I get the pen buffing since I can leave it on the mandrel and do it that way. However I was buffing a Corian Pendent last night and needless to say it got ripped right out of my hand flew across the shop and smashed into pieces.  
 
Help with my ignorant being self
 
Thanks in advance!


----------



## Greg O'Sherwood (Jan 5, 2010)

I buff at a slow speed and just hang on tight. Try not to press onto the buffs too hard, just a light touch is enough.

I think when using corian, just MM to 12000. No buffing needed.

.


----------



## KenV (Jan 5, 2010)

8 inch wheels right --  at full speed they are really zinging at the edge.   That is a hard way to learn.

The real trick is to use are really light touch and that can be hard to learn when they are going mach 1 speed  --  Light loading of abrasive and wax, and light touch to let the abrasive do the polishing.  Very Very light pressure and a good grip.  If it grabs and throws, too much pressure.   Get a piece of hardwood like maple or rosewood and practice a bit --  get smaller pieces after you have used large chunks  with a great grip on them.


I suggest you use a slow speed and after you get a better feel, go for faster if you want.  

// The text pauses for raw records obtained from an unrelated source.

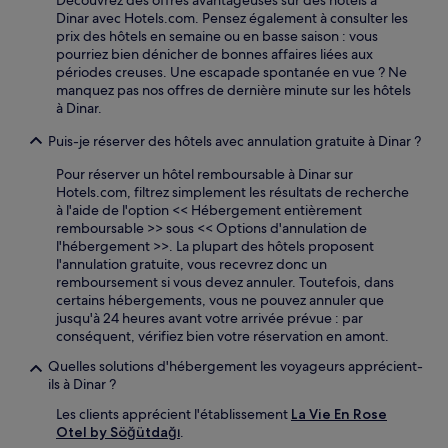
Découvrez des offres avantageuses sur des hôtels à
Dinar avec Hotels.com. Pensez également à consulter les
prix des hôtels en semaine ou en basse saison : vous
pourriez bien dénicher de bonnes affaires liées aux
périodes creuses. Une escapade spontanée en vue ? Ne
manquez pas nos offres de dernière minute sur les hôtels
à Dinar.
Puis-je réserver des hôtels avec annulation gratuite à Dinar ?
Pour réserver un hôtel remboursable à Dinar sur
Hotels.com, filtrez simplement les résultats de recherche
à l'aide de l'option << Hébergement entièrement
remboursable >> sous << Options d'annulation de
l'hébergement >>. La plupart des hôtels proposent
l'annulation gratuite, vous recevrez donc un
remboursement si vous devez annuler. Toutefois, dans
certains hébergements, vous ne pouvez annuler que
jusqu'à 24 heures avant votre arrivée prévue : par
conséquent, vérifiez bien votre réservation en amont.
Quelles solutions d'hébergement les voyageurs apprécient-
ils à Dinar ?
Les clients apprécient l'établissement
La Vie En Rose
Otel by Söğütdağı
.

Did I say light touch and light load


----------



## dustmaker (Jan 5, 2010)

Karin,  I buff around 1700RPM.  You really don't need high speed for buffing, the compound does the real work.


----------



## Whaler (Jan 5, 2010)

What Greg said, slow it down and use a light touch.


----------



## BRobbins629 (Jan 5, 2010)

I would not use metal bushings on the mandrel when you are buffing.  Its a good way to get metal particles ruining your finish or staining light woods. Either make/buy some white delrin bushings or buff off the mandrel.


----------



## Karin Voorhis (Jan 5, 2010)

Thank you all sooo much. I try really hard to figure things out first before I ask my meaning is that I learn more. But wow this was a nice piece and it ripped it right out of my hans and gone.


----------



## dustmaker (Jan 5, 2010)

Karin, this video may help too:
http://www.youtube.com/watch?v=iUnql9eYV5A&feature=player_embedded


----------



## mredburn (Jan 5, 2010)

You might try using a wood dowel that the parts will slide onto,  to hold onto. That way you hold onto the dowel on both sides and use your thumb behind the blank to keep it from spinning while buffing.  MIke


----------



## RussFairfield (Jan 5, 2010)

I just put a new page on my website that talks about buffing wheels and includes some video.

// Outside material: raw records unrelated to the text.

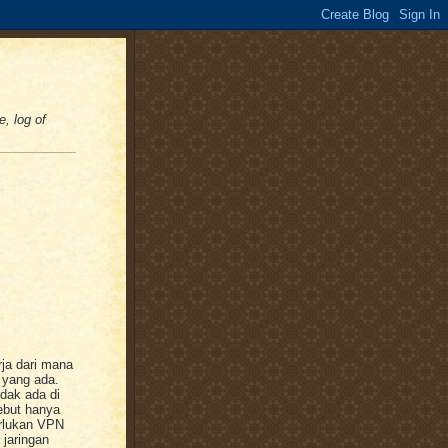
e, log of
rja dari mana
 yang ada.
dak ada di
ebut hanya
perlukan VPN
 jaringan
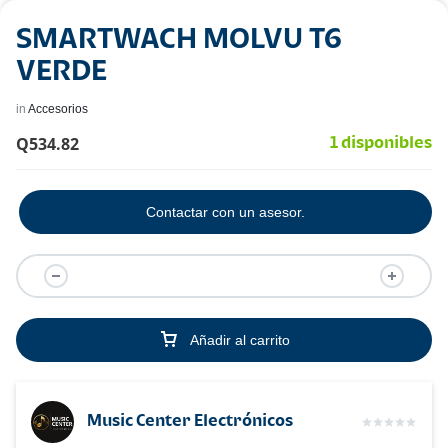
SMARTWACH MOLVU T6
VERDE
in
Accesorios
Q
534.82
1 disponibles
Contactar con un asesor.
Añadir al carrito
Music Center Electrónicos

Take a look and see if it helps.  http://www.woodturner-russ.com/Wax/Wax-6-Buffing-a.html


----------



## jttheclockman (Jan 5, 2010)

I always cringe when I read how people use their mandrels when buffing. Then you read about out of round blanks. I mandrel is not meant to have pressure put on it like that. If you have an old one then fine or get a piece of rod or a dowel and adapt that. Stop using the mandrel.


----------



## Grizz (Jan 5, 2010)

Karin Voorhis said:


> I just got the Beal buffing system for my old mini jet single speed. Since I have never buffed before and my theory was to have it at full speed and just hold piece to it. Well now I am here to ask really what to do.
> 
> I get the pen buffing since I can leave it on the mandrel and do it that way. However I was buffing a Corian Pendent last night and needless to say it got ripped right out of my hand flew across the shop and smashed into pieces.
> 
> ...



There is no Silly Questions, just Silly people.  :monkey:


----------



## chrisk (Jan 5, 2010)

I remember that the instructions provided with the Beall Buffing system advise for a speed lathe up to 1750 RPM for safety reasons.


----------



## DozerMite (Jan 5, 2010)

KenV said:


> 8 inch wheels right -- at full speed they are really zinging at the edge. That is a hard way to learn.
> 
> The real trick is to use are really light touch and that can be hard to learn when they are going mach 1 speed -- Light loading of abrasive and wax, and light touch to let the abrasive do the polishing. Very Very light pressure and a good grip. If it grabs and throws, too much pressure. Get a piece of hardwood like maple or rosewood and practice a bit -- get smaller pieces after you have used large chunks with a great grip on them.
> 
> ...


 

If it is suddenly snatched from your hand, it has nothing to do with to much pressure. It's from the wheel hitting an edge, called a catch, and it's the top edge that is the reason. Pressure only creates heat and ruins the object being buffed and the wheel.
Just keep away from the top edge and it won't catch on you. Ideally, you want a bushing on the barrel or it's possible to round the edges that mate to the hardware. Use whatever bushings work for you. I use my steel bushings.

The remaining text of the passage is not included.